É na Estação Fluvial do Cais do Sodré que se apanha o barco para Cacilhas, em Almada. Sessenta cêntimos é o preço da travessia que demora cerca de um quarto de hora. Nisto das panorâmicas, é uma evidência que os lugares junto às janelas são sempre os melhores. Neste caso em concreto para melhor ver a capital afastar-se pouco a pouco de nós.
Almada ribeirinha
Terminou a viagem. Desagua toda a gente que comigo vem no Largo Alfredo Dinis onde vendedoras ambulantes apresentam fruta com muito bom aspecto. Aumentam o volume do pregão mal o barco aporta e assim que a multidão se dispersa, põem a cassete em off.
Diariamente as duas pontes sobre o Tejo despejam milhares e milhares de pessoas nas duas bandas do rio, mas tempos houve que esta era a única forma de chegar até aqui. Aliás, a origem do termo Cacilhas diz isso mesmo. Conta a lenda que há muitos séculos, no actual Largo de Cacilhas, um sem número de burros esperavam por passageiros para passeios por Almada. Era por isso frequente ouvir-se a expressão “Dá cá cilhas” referindo-se à preparação do burro para um novo serviço. Daí a denominação actual do local.

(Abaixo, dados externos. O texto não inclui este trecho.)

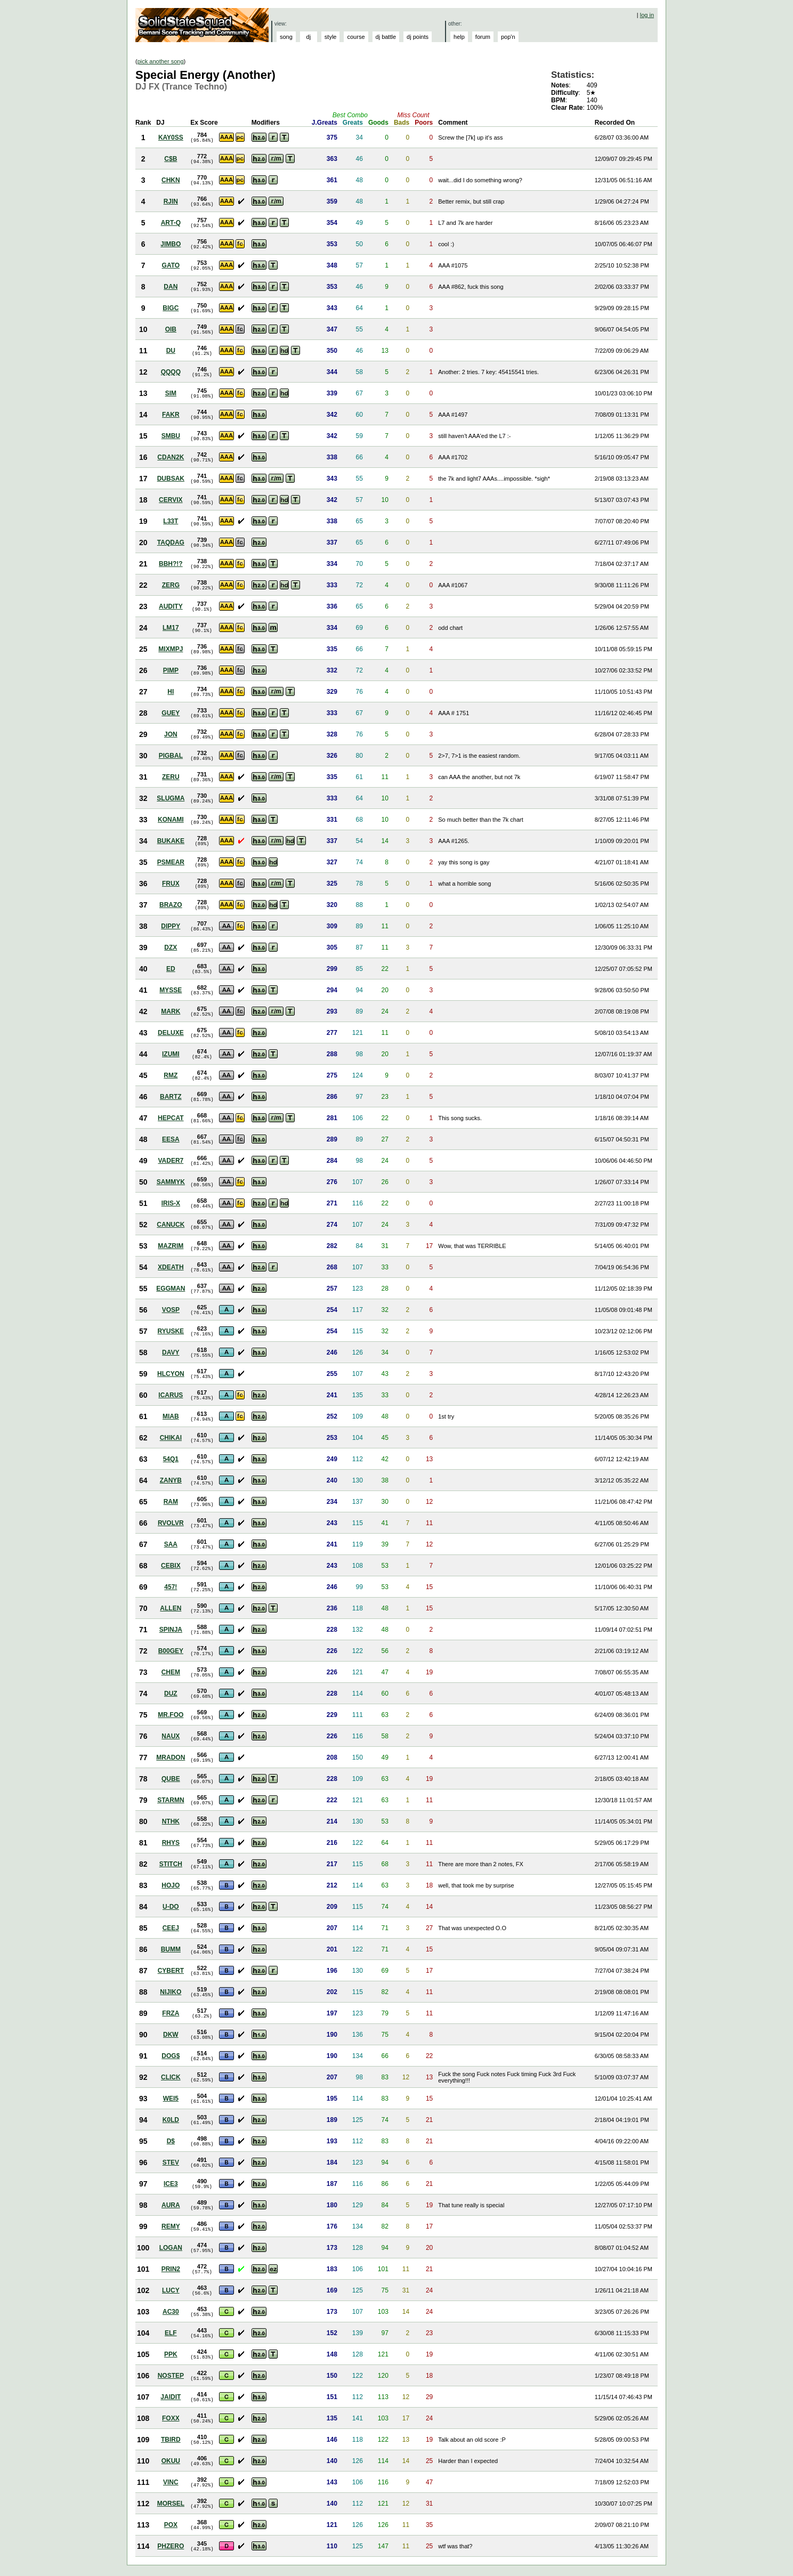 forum (482, 37)
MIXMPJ (170, 649)
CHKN (170, 180)
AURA (170, 2205)
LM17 (171, 627)
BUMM (171, 1949)
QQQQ (171, 372)
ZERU (171, 777)
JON (170, 734)
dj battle (386, 37)
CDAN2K (170, 457)
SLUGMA (170, 798)
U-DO (171, 1906)
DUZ (170, 1693)
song (286, 37)
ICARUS (170, 1395)
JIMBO (170, 244)
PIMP (171, 670)
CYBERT (171, 1970)
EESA (171, 1139)
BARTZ (171, 1096)
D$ (171, 2141)
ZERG (171, 585)
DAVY (170, 1352)
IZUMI (171, 1054)
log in (647, 15)
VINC (171, 2482)
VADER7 (170, 1160)
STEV (171, 2162)
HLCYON (170, 1374)
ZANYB (171, 1480)
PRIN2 (170, 2269)
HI (170, 691)
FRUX (171, 883)
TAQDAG (170, 542)
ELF (171, 2333)
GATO (171, 265)
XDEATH (170, 1267)
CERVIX (170, 500)
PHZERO (170, 2546)
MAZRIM (170, 1246)
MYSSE (170, 990)
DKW (171, 2034)
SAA (170, 1544)
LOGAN (170, 2247)
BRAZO (170, 905)
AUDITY (171, 606)
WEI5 (171, 2098)
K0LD (171, 2120)
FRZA (170, 2013)
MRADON (170, 1757)
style (331, 37)
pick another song (160, 61)
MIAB (171, 1416)
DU (170, 350)
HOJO (170, 1885)
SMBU (170, 436)
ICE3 (171, 2184)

Agora, como animais desses já não os vejo por aqui, que remédio tenho senão prosseguir a pé. Sigo por uma pequena estrada de alcatrão junto ao rio onde, de quando em quando, lá passa um carro. Às vezes não há protecção contra as quedas ao Tejo. É preciso ter cuidado, principalmente com as crianças. Este é o chamado Passeio do Ginjal onde há muitos séculos existiam grandes armazéns de vinho, vinagre e azeite. Alguns destes antigos entrepostos encontram-se num estado de conservação tal que é bom nem falar.
E ainda mora cá gente nestes prédios antigos revestidos a azulejos e com varandas de ferro. Sei-o pela roupa estendida. Se chegar a horas do almoço os restaurantes Atira-te ao Rio e Ponto Final, fazem do peixe a especialidade da casa e convidam-no a uma interrupção no passeio. Em frente existe um “... ancoradouro feito de propósito para trazer grupos de turistas da capital” disse alguém que entretanto passava.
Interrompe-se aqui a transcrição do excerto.